Give the public, funders, businesses, investors, and the government confidence that universities are committed to engaging in meaningful economic and social collaborations. Evidence generated about KE rarely seem to provide the confidence that the government (in particular) seeks; rather than celebrating success there is more frequently scrutiny of the number of spin-outs created each year by a minority of HEIs of a particular type. So we clearly do need to find additional ways of assessing performance.
As we consider our responses to the KEF consultation, we need to bear in mind that, while the KEF is an institutional measure, KE is a people business and ultimately comes down to individuals and the interactions between them. That is why PraxisAuril’s aim is to help UK professionals achieve the highest standards through our training and initiatives; and build stronger connections with key players in industry to help them to see the benefits of university business collaboration.
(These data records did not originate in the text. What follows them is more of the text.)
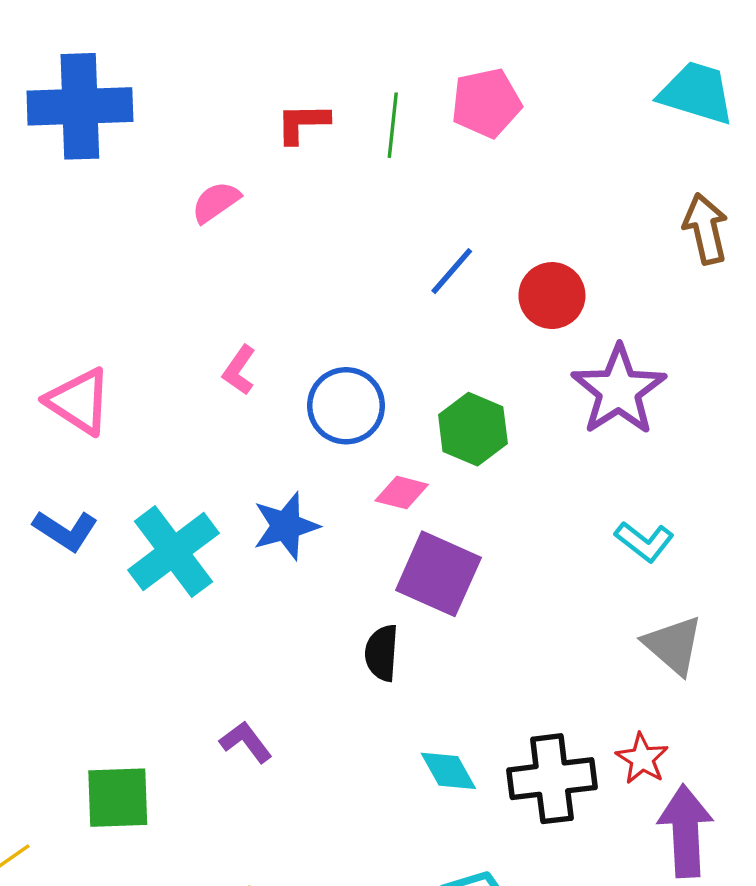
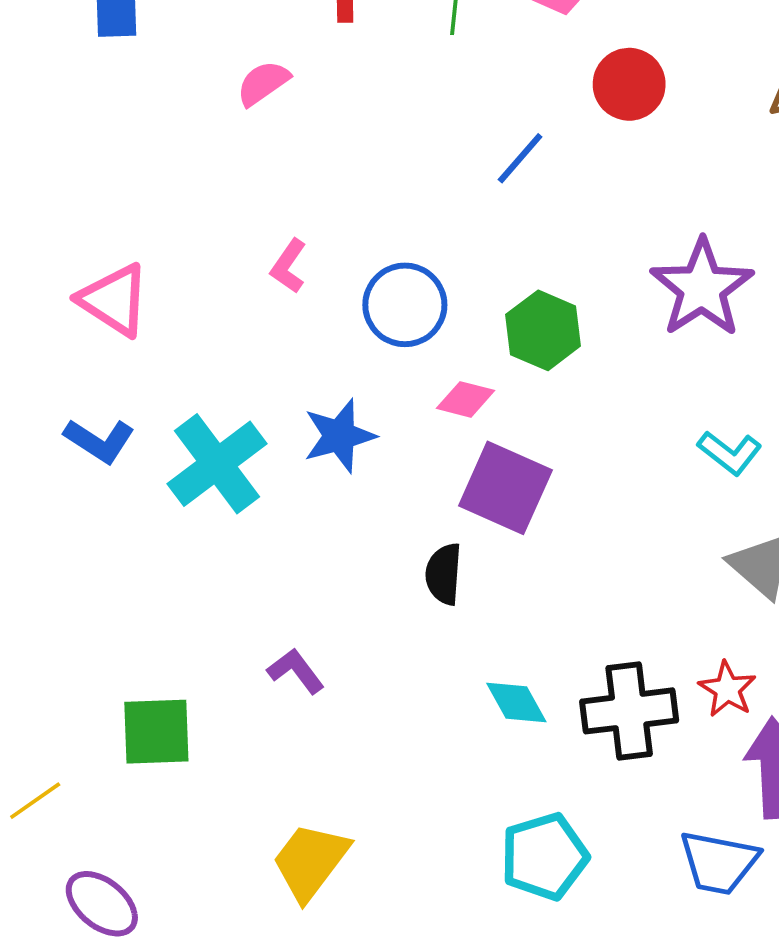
red circle: (552, 296) -> (629, 84), moved

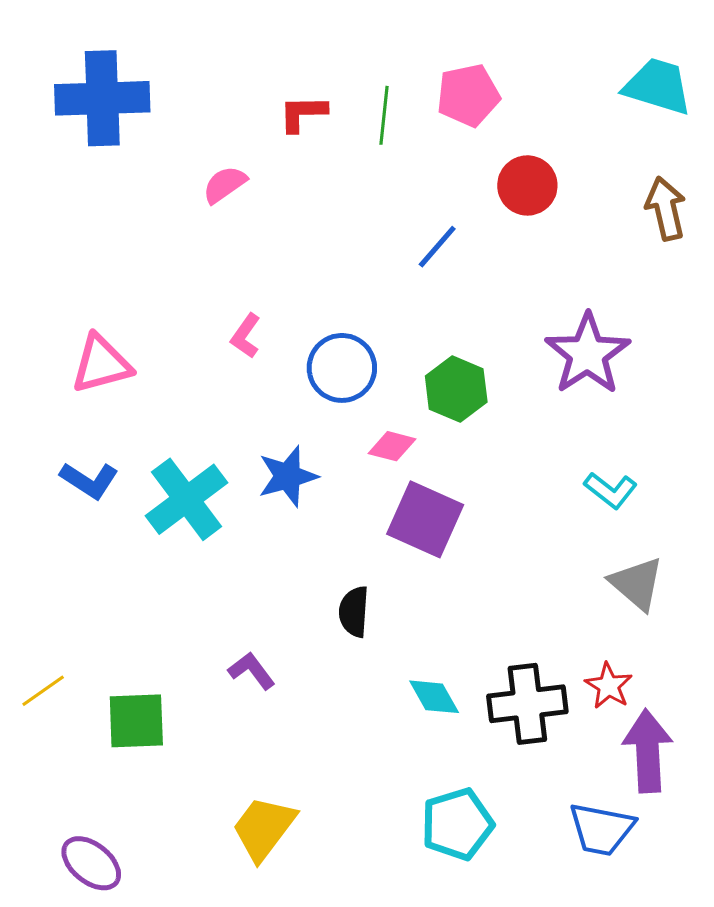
pink triangle: (114, 300) -> (101, 364), turned -48
black semicircle: (444, 574) -> (354, 612), moved
yellow line: (35, 801) -> (43, 691), moved

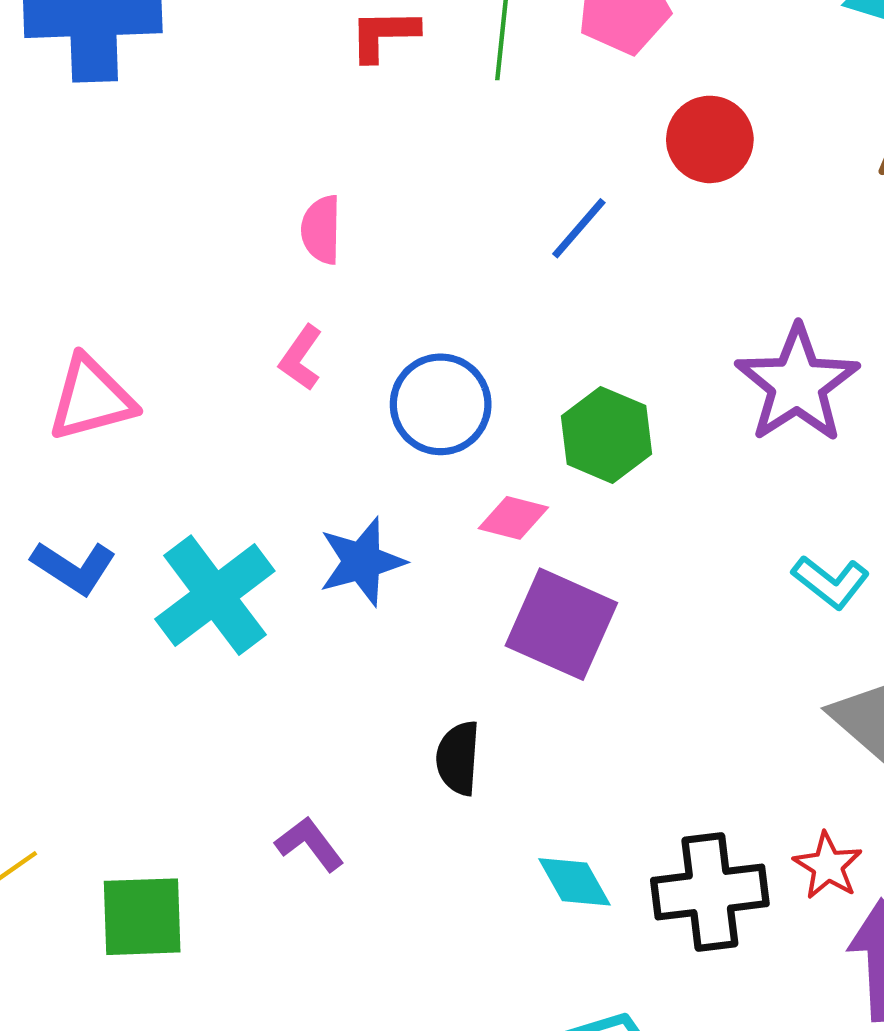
pink semicircle: (225, 184) -> (321, 230), moved, turned -54

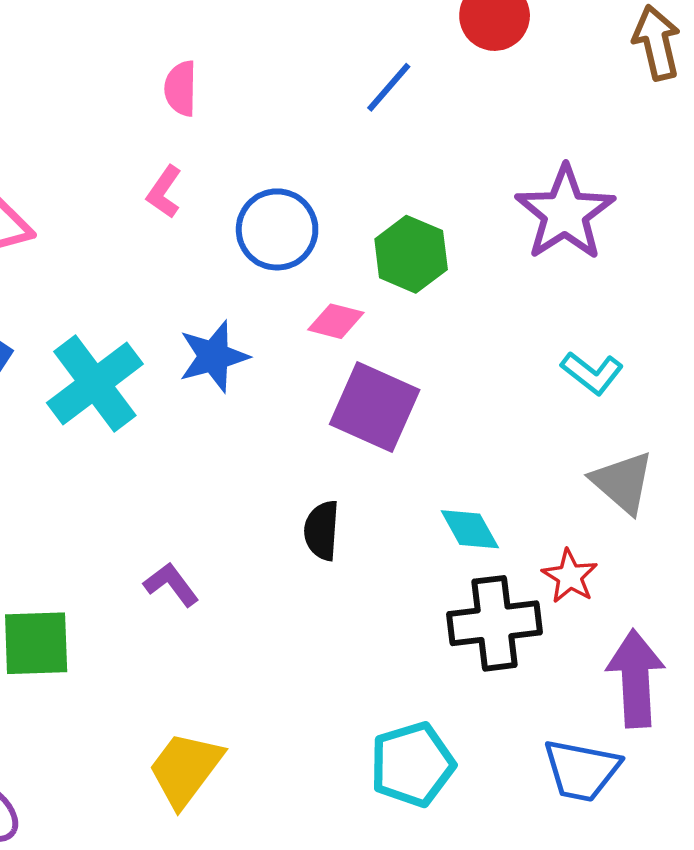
black semicircle: (458, 758) -> (322, 530), moved
red star: (828, 866) -> (570, 576), moved
cyan diamond: (574, 882) -> (470, 529), moved

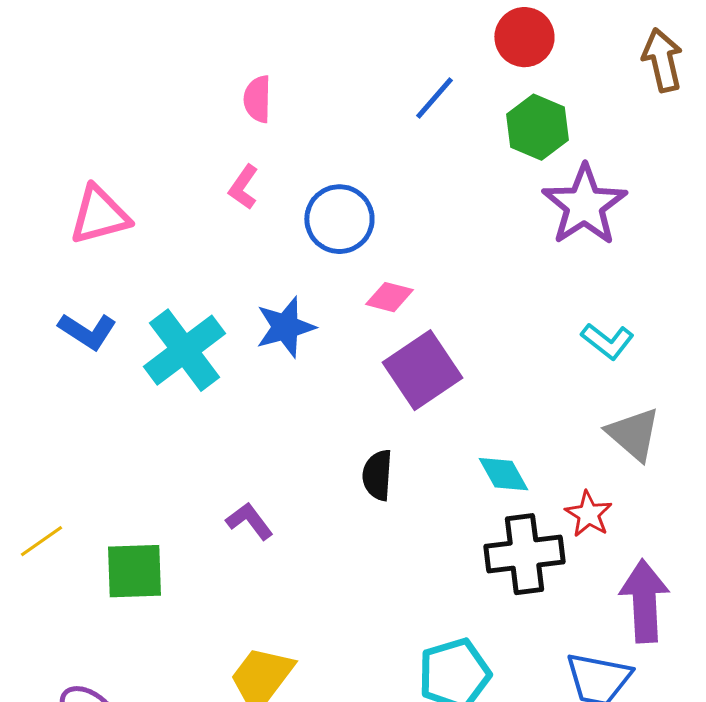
green hexagon: (411, 254) -> (537, 127), moved
purple square: (375, 407) -> (422, 370), turned 32

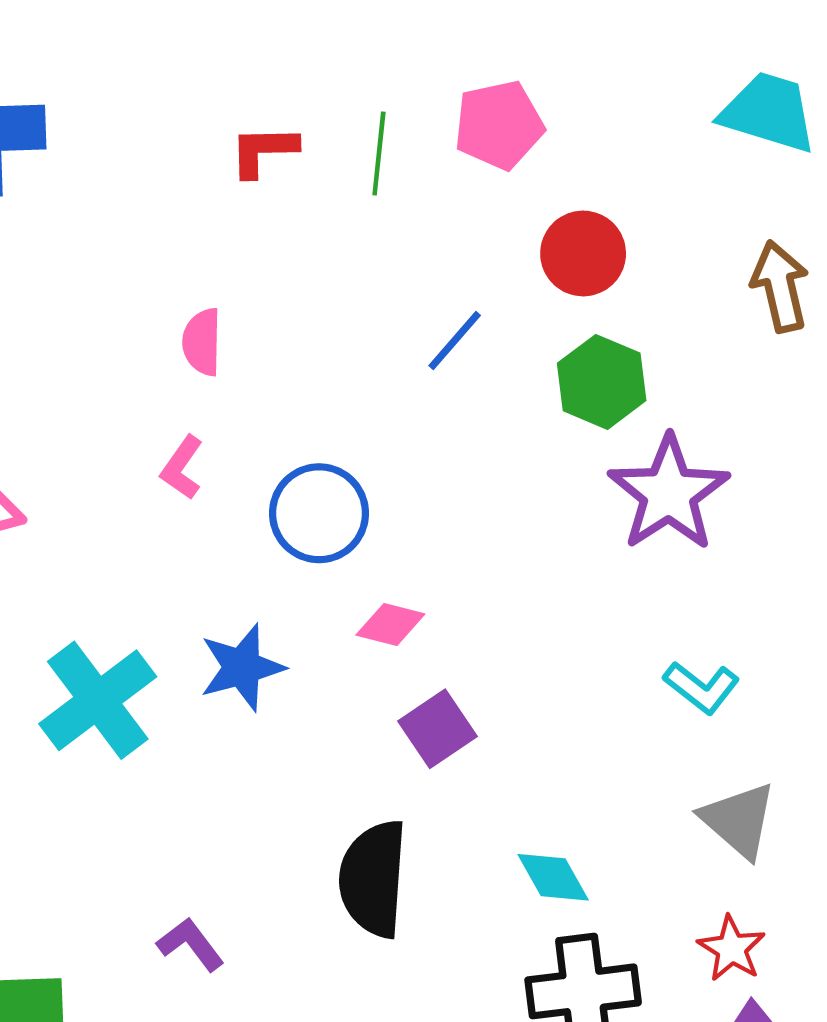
purple square: (422, 370) -> (437, 729), size x0.7
black semicircle: (377, 475) -> (373, 879), size x1.6
red star: (588, 514) -> (732, 949), moved

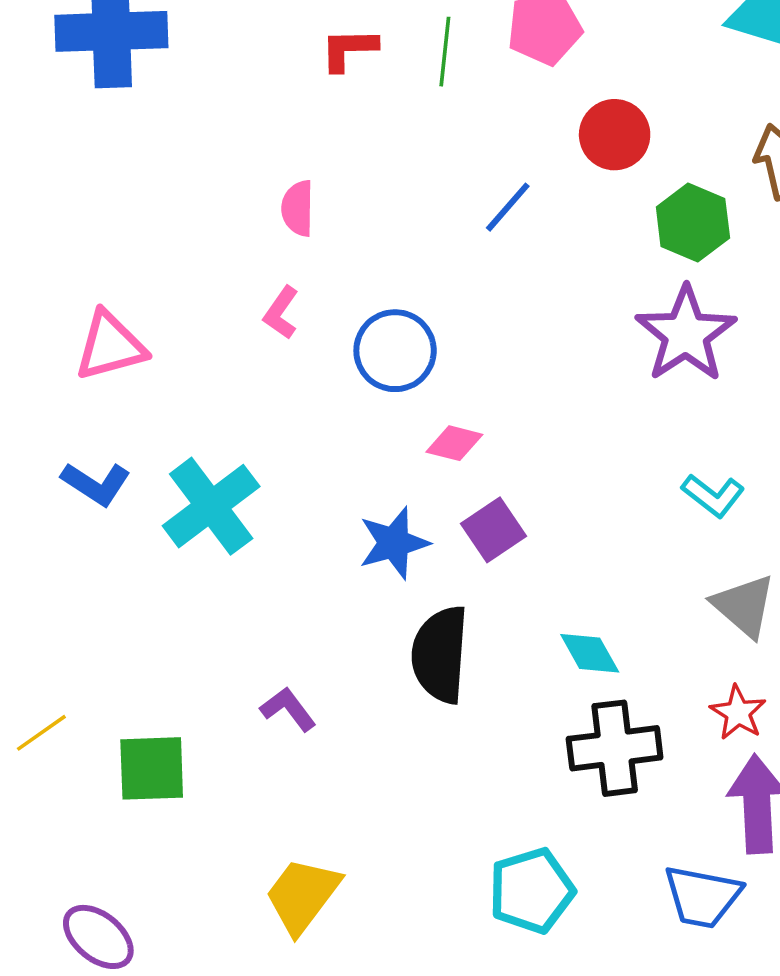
green hexagon: (602, 382) -> (693, 222), moved
blue star: (242, 667) -> (394, 543), moved

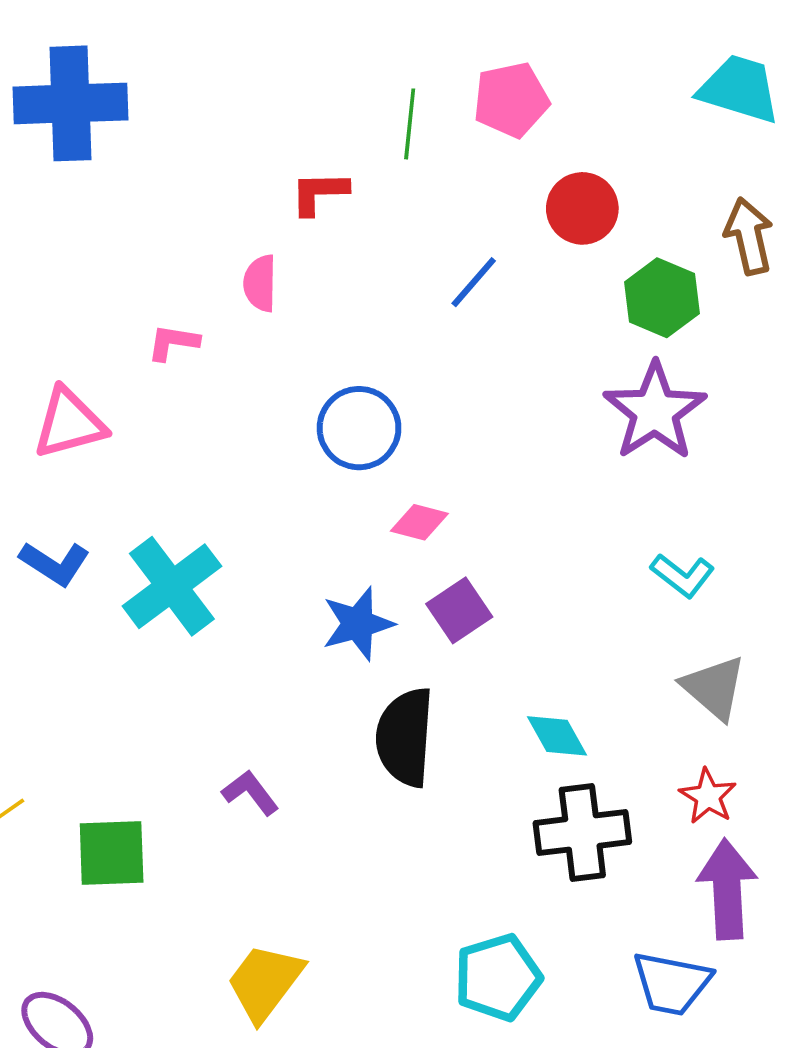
red L-shape: (349, 49) -> (319, 193), moved
pink L-shape: (281, 313) -> (173, 342), moved, turned 64

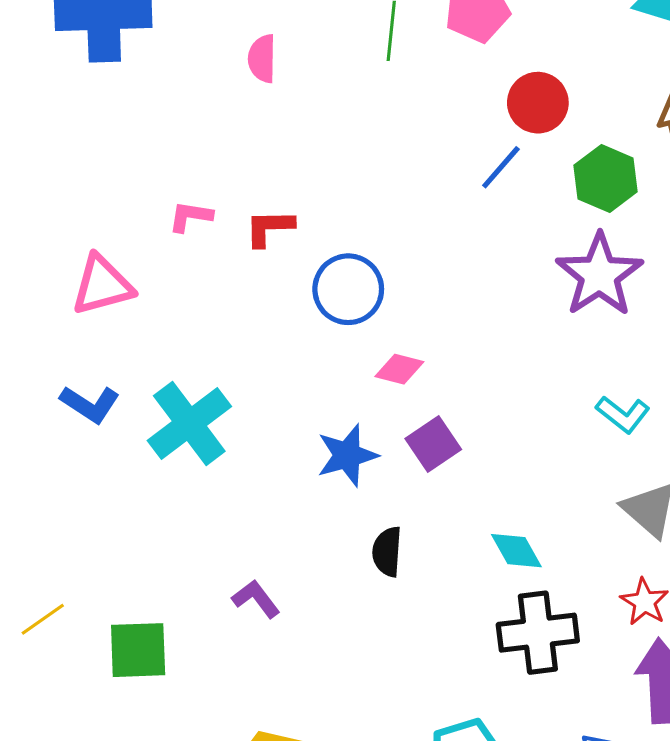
red L-shape: (319, 193) -> (269, 228), moved
blue line: (474, 282) -> (501, 167), moved
pink semicircle: (260, 283) -> (262, 59), moved
black semicircle: (405, 737) -> (387, 552), size x0.6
So what now? And what next?
We all recognise there is much more we can do and we want to understand the value and impact of training in KE; how skilled staff can enhance KE opportunities and reduce the challenges and barriers – real or perceived – and be ready for the next challenge: this might be about AI as a current hot topic, but also how to be much more inclusive of non-STEM disciplines in KE. This is something for all of us to think about as the KEF develops. We also need to appreciate better the links and complementarities between different training ‘lenses’ that exist across the KE spectrum provided by organisations including: ARMA, Enterprise Educators, Vitae and NCCPE. This will be an important, and unique, contribution to KE policy from professional development experts.
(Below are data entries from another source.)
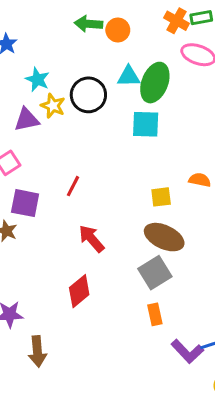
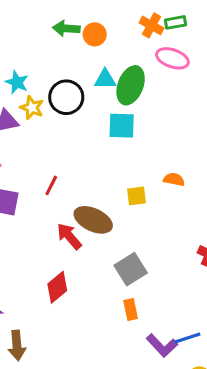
brown ellipse: (164, 237) -> (93, 220), moved

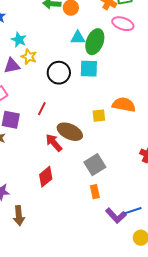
black circle: (66, 97) -> (59, 73), moved
orange semicircle: (174, 179) -> (124, 105), size x1.6

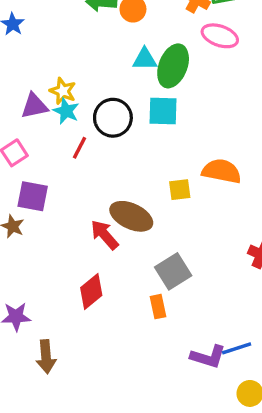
cyan star: (19, 40) -> (66, 111), moved
red line: (42, 109) -> (79, 148), moved
orange rectangle: (95, 192) -> (158, 307), moved
purple L-shape: (116, 216) -> (208, 357), turned -30

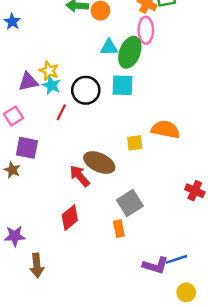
pink ellipse: (220, 36) -> (146, 30), moved, turned 70

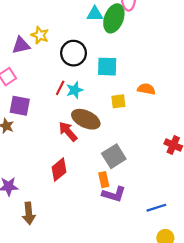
cyan star: (51, 85) -> (75, 90), moved, turned 30
cyan square: (123, 85) -> (107, 67), moved
red line: (61, 112) -> (60, 88), moved
orange semicircle: (165, 129) -> (146, 89), size x0.7
purple L-shape: (156, 265) -> (114, 194), moved

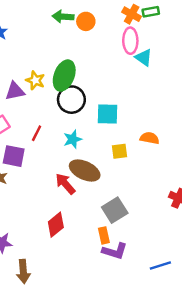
cyan triangle: (95, 14) -> (144, 57), moved, turned 36
green ellipse: (114, 18) -> (64, 76), moved
red line: (60, 88) -> (37, 133), moved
KEF outcomes will sit alongside the Teaching Excellence and Research Excellence Frameworks (TEF and REF) as the combined reflection of a university’s strengths in teaching and graduate employment, research impact, enterprise & innovation, civic mission, and international reach and reputation. I hope that by supporting our members to deliver high standards of KE, by providing compelling examples of success from across the UK, and by working with many other sector stakeholders we can inform the KEF's development and help to achieve outcomes that work for everyone.